The jump in your trace plots looks like a burn-in. It is a common feature of MCMC sampling algorithms where your walkers are given starting points away from the bulk of the posterior and then must find their way to it. It looks like in your case the likelihood function is fairly smooth so you only need a hundred or so iterations to achieve this, giving your function this "weird shape" you're talking about.
If you can constrain the starting points better, do so; if not, you might consider discarding this initial length before further analysis is made (see here and here for discussions on burn in lengths).
As for whether the errors are realistic or not, you need to inspect the resulting posterior models for that, because the ratio of the actual parameter value to its uncertainties does not have a say in this. For example, if we take your linked example and change the true value of b to 10^10, the resulting errors will be ten magnitudes smaller while remaining perfectly valid.
I need to crossmatch a list of astronomical coordinates with different catalogues, and I want to decide a maximum radius for the crossmatch. This will avoid mismatches between my list and the catalogues.
To do this, I compute the separation between the best match with the catalogue for each object in my list. My initial list is supossed to be the position of a known object, but it could happend that it is not detected in the catalog, and my coordinates may suffer from small offsets.
They way I am computing the maximum radius is by fitting the gaussian kernel density of the separation with a gaussian, and use the center + 3sigmas value. The method works nicely for most of the cases, but when a small subsample of my list has an offset, I have two gaussians instead. In these cases, I will specify the max radius in a different way.
My problem is that when this happens, curve_fit can't normally do the fit with one gaussian. For a scientific publication, I will need to justify the "no fit" in curve_fit, and in which cases the "different way" is used. Could someone give me a hand on what this means in mathematical terms?
There are varying lengths to which you can go justifying this or that fitting ansatz --- which strongly depends on the details of your specific case (eg: why do you expect a gaussian to work in a first place? to what depth you need/want to delve into why exactly a certain fitting procedure fails and what exactly is a fail etc).
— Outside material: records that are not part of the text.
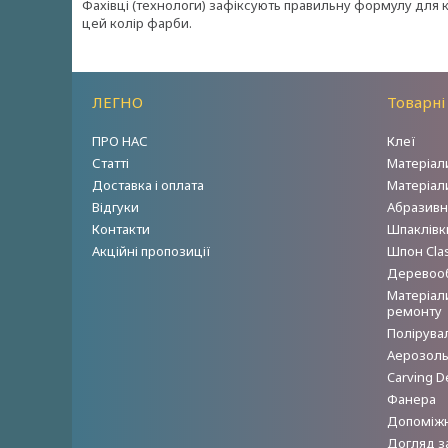
Фахівці (технологи) зафіксують правильну формулу для
цей колір фарби.
ЛЕГНО
Товарні
ПРО НАС
Клеї
Статті
Матеріал
Доставка і оплата
Матеріал
Відгуки
Абразивн
Контакти
Шпаклівки
Акційні пропозиції
Шпон Clas
Деревооб
Матеріал
ремонту
Полірува
Аерозольн
Carving D
Фанера
Допоміжн
Догляд з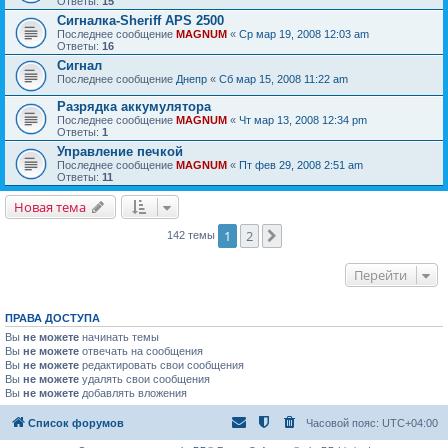
Ответы:
15
Сигналка-Sheriff APS 2500
Последнее сообщение
MAGNUM
«
Ср мар 19, 2008 12:03 am
Ответы:
16
Сигнал
Последнее сообщение
Днепр
«
Сб мар 15, 2008 11:22 am
Разрядка аккумулятора
Последнее сообщение
MAGNUM
«
Чт мар 13, 2008 12:34 pm
Ответы:
1
Управление печкой
Последнее сообщение
MAGNUM
«
Пт фев 29, 2008 2:51 am
Ответы:
11
Новая тема
1
2
След.
142 темы
Перейти
ПРАВА ДОСТУПА
Вы
не можете
начинать темы
Вы
не можете
отвечать на сообщения
Вы
не можете
редактировать свои сообщения
Вы
не можете
удалять свои сообщения
Вы
не можете
добавлять вложения
Список форумов
Часовой пояс:
UTC+04:00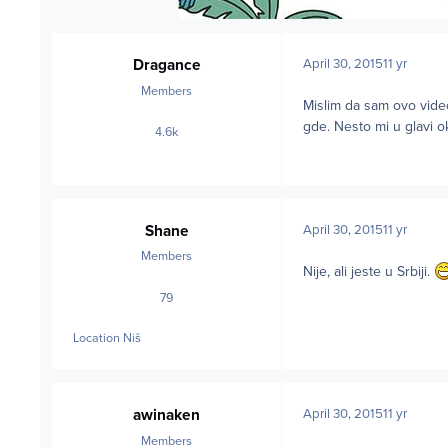
Dragance
April 30, 2015
11 yr
Members
Mislim da sam ovo video
gde. Nesto mi u glavi o
4.6k
posts
Shane
April 30, 2015
11 yr
Members
Nije, ali jeste u Srbiji.
79
posts
Location
Niš
awinaken
April 30, 2015
11 yr
Members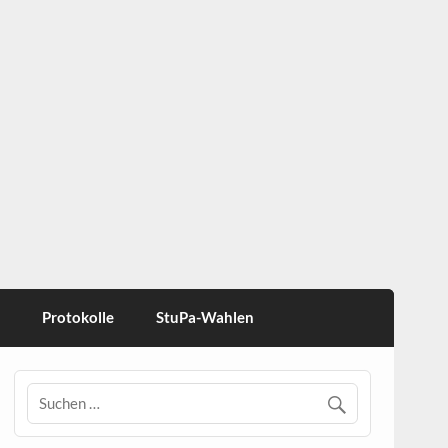
Protokolle
StuPa-Wahlen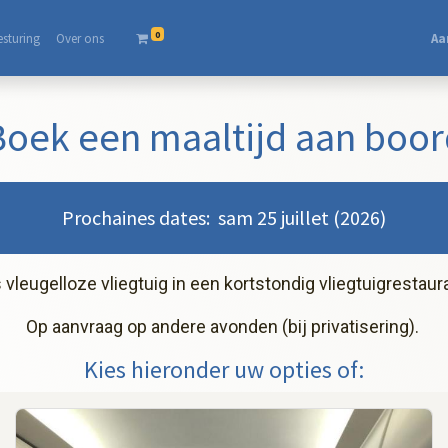
0
esturing
Over ons​
Aa
Boek een maaltijd aan boor
Prochaines dates: sam 25 juillet (2026)
eugelloze vliegtuig in een kortstondig vliegtuigrestaura
Op aanvraag op andere avonden (bij privatisering).
Kies hieronder uw opties of: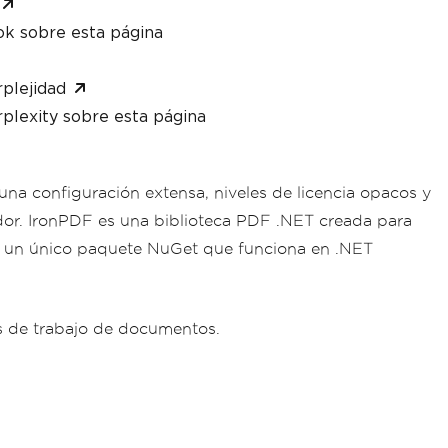
ok sobre esta página
plejidad
plexity sobre esta página
a configuración extensa, niveles de licencia opacos y
ador. IronPDF es una biblioteca PDF .NET creada para
de un único paquete NuGet que funciona en .NET
os de trabajo de documentos.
If the question is really about the curve_fit and its failure to converge, then show us some code and some input data which demonstrate the problem.
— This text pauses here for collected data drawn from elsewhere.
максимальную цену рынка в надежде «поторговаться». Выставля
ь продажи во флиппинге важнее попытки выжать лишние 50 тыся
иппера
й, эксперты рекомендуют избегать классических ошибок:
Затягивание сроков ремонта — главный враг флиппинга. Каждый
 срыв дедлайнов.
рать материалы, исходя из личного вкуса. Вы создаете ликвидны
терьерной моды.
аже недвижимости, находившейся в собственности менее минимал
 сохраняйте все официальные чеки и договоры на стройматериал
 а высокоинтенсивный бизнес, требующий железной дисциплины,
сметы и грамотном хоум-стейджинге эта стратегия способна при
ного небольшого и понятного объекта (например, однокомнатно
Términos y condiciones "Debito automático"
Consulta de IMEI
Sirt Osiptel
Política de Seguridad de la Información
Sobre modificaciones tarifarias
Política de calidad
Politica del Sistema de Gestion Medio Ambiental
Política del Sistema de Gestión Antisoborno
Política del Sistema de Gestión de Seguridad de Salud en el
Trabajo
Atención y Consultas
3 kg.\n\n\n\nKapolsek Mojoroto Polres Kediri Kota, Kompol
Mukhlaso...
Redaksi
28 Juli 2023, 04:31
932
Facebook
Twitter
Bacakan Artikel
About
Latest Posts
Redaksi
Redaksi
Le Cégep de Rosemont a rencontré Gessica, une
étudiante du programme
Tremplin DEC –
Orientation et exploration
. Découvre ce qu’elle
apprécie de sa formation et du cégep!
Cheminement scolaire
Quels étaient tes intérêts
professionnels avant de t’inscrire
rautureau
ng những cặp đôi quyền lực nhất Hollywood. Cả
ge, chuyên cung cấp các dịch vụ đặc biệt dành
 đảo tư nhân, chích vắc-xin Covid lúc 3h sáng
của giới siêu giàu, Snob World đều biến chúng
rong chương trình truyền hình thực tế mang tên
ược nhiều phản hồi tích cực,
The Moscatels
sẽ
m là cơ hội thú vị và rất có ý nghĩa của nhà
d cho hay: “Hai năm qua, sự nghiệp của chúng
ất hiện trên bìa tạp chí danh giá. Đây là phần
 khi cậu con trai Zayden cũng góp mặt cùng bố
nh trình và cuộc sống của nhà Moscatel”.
If the question is about how to evaluate the goodness-of-fit, you're best off going back to the library and picking a good book on statistics.
If all you look for is way of justifying why in a certain case a gaussian is not a good fitting ansatz, one way would be to calculate the moments: for a gaussian distribution 1st, 2nd, 3rd and higher moments are related to each other in a very precise way. If you can demonstrate that for your underlying data the relation between moments is very different, it sounds reasonable that these data can't be fit by a gaussian.